What to do → What is needed is a copy of each line in the listing that contains "para".

# # # #

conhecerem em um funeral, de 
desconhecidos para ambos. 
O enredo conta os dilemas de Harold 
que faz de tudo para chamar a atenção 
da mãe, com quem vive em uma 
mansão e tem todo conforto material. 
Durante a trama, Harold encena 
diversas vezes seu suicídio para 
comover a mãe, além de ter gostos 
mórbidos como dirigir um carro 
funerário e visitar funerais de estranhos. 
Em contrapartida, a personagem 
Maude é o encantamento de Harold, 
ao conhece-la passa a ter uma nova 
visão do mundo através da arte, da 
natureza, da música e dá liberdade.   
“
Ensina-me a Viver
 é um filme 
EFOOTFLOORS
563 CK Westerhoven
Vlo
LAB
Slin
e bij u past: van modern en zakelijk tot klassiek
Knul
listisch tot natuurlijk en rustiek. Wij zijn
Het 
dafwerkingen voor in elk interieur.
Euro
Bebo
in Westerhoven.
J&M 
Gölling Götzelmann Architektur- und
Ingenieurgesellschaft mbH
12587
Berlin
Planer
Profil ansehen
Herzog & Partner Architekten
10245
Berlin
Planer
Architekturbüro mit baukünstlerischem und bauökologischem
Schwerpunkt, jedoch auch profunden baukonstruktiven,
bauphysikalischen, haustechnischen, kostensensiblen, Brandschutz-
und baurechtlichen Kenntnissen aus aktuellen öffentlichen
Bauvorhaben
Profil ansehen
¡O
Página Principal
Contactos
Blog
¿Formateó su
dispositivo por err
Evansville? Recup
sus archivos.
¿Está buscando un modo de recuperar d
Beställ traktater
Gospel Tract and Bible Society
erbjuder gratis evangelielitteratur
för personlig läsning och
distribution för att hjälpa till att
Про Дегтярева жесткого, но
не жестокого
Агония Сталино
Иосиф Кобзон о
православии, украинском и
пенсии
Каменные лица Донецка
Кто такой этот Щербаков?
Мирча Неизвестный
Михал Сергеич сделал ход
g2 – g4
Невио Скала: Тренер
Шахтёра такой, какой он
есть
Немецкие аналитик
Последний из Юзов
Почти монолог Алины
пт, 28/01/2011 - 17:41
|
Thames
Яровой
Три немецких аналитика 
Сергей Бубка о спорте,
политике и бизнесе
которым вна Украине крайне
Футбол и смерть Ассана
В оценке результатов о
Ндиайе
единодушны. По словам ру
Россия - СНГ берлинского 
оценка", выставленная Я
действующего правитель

# # # #

Result for this task →
desconhecidos para ambos. 
que faz de tudo para chamar a atenção 
diversas vezes seu suicídio para 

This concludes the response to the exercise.